2. user defined filters with some sane/useful defaults (if we were to
use QtSpeech for kde notifications, set konvi to speak all messages,
there's not a way to let the user say change "<jpwhiting> fregl: you
rock" into "jpwhiting says fregl you rock")
3. user configurability (As a user I can't set up which voice I would
like all speech-using applications to use)
4. dbus, though this isn't as important if each application that uses
speech links to the library and speech-dispatcher or the system apis
do the async for us already anyway as you said.

Items 1 and 4 will be irrelevant in a KF5 world but I'm wondering how
2 and 3 could be added either to qtspeech itself or as a kspeech
library that wraps qtspeech for kde applications to use.

Any thoughts on that? I would be pretty interested in helping with
qtspeech if it greatly simplifies or even deprecates jovie as it looks
like it could do possibly.
Jeremy

Hello all, I've realized a bit ago that kspeech was not included in
the kdelibs split (probably because it was in staging at the time and
didn't conform to the other framework policies yet). I've cleaned it
up a bit and put it in my scratch space, but have some architectural
questions about it before I make it a proper framework.
1. The KSpeech dbus interface is old and showing its age. Many of the
methods are no longer implemented in the application itself since it
was ported to speech-dispatcher. One thing I would definitely like to
do is clean up/remove methods that aren't implemented currently (and
possibly re add some later on if speech-dispatcher gets better/more
support for job control, etc.) So the question about this is is KF5
time a good time to drop/clean up the dbus interface?
2. The KSpeech interface that was in kdelibs/interfaces is just that a
dbus interface only. I would like to make it a proper
library/framework with a QObject based class for talking to Jovie (the
application that implements the KSpeech dbus interface) and wonder if
other things such as what's currently in jovie/libkttsd should be in
the kspeech library also. If I move code from jovie into libkspeech
(or merge kspeech interface into libkttsd and make libkttsd a
framework likely renamed to libkspeech since libkttsd isn't a public
library anyway and has the old ktts name) what's the best way to
preserve the history of both the kspeech interface and libkttsd
sources. Didn't the plasma or kde-workspaces split do something fancy
with git where old history pointed to the old git repo somehow?
Along with this, if libkspeech is defining the kspeech dbus interface
and has a class to talk to that interface, does the interface still
need to be in servicetypes like the dbustexttospeech.desktop file that
was installed in /usr/share/kde4/servicetypes in kde4 times?

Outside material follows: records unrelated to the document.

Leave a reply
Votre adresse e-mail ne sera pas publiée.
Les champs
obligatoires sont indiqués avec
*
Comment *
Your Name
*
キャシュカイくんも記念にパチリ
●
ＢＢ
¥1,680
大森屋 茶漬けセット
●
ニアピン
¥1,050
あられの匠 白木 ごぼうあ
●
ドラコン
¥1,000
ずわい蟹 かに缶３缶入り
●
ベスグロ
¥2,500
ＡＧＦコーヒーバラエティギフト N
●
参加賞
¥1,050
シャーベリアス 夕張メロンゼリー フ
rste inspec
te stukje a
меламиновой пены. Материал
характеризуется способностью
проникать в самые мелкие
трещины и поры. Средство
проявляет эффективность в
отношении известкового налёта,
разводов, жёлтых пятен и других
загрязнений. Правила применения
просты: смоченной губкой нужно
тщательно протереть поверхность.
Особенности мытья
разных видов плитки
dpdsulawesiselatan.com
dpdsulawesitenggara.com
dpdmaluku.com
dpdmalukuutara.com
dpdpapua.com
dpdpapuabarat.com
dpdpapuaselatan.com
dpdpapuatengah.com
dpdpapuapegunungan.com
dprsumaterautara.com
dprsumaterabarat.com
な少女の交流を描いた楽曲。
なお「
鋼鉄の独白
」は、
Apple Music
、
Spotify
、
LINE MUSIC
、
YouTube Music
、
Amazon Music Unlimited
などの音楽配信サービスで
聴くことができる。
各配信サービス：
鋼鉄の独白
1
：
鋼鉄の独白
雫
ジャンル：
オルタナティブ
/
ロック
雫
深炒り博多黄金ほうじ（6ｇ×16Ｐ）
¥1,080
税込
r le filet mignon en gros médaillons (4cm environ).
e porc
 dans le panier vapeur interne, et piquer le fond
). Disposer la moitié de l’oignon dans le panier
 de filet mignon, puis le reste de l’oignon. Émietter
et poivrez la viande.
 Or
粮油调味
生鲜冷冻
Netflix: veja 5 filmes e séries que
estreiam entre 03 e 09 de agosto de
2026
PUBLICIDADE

https://codereview.qt-project.org/#admin,project,qt/qtspeech,info
It's a regular Qt module providing a library that currently consists of one
class.
It is currently quite incomplete because it lacks voice/language
configuration.
On the up side, I implemented basic backends for win/mac/android/linux.
Linux is using speech-dispatcher, but I was quite dissatisfied with spd's
API. For example it lacks proper free functions for the structs it allocates
- so one has to basically leak them.
I didn't dare looking at Jovie/kttsd since I used the Qt license.
Greetings,
Frederik

thanks,
Jeremy
_______________________________________________
Kde-frameworks-devel mailing list
https://mail.kde.org/mailman/listinfo/kde-frameworks-devel

_______________________________________________
Kde-frameworks-devel mailing list
https://mail.kde.org/mailman/listinfo/kde-frameworks-devel

Frederik Gladhorn

2014-03-06 13:43:00 UTC

Permalink

Post by Jeremy Whiting
Took a quick read through that just now and it looks pretty promising
from what I saw. I guess I don't know my way around gerrit very well
because I couldn't see a place to comment on the code like
reviewboard.
1. jovie has some old code and ui to control jobs at a fine grain that
spd doesn't expose really well, so I left it out when I ported ktts to
spd.

I would like to expose "voices" and "languages" in a sensible fashion. This is
tricky to get right cross-platform. I started with something on Linux but
decided to implement other backends first before attempting to implement voice
selection.
For language/locale I think qtspeech should default to the system locale and
let the user select a different one.

Post by Jeremy Whiting
2. user defined filters with some sane/useful defaults (if we were to
use QtSpeech for kde notifications, set konvi to speak all messages,
there's not a way to let the user say change "<jpwhiting> fregl: you
rock" into "jpwhiting says fregl you rock")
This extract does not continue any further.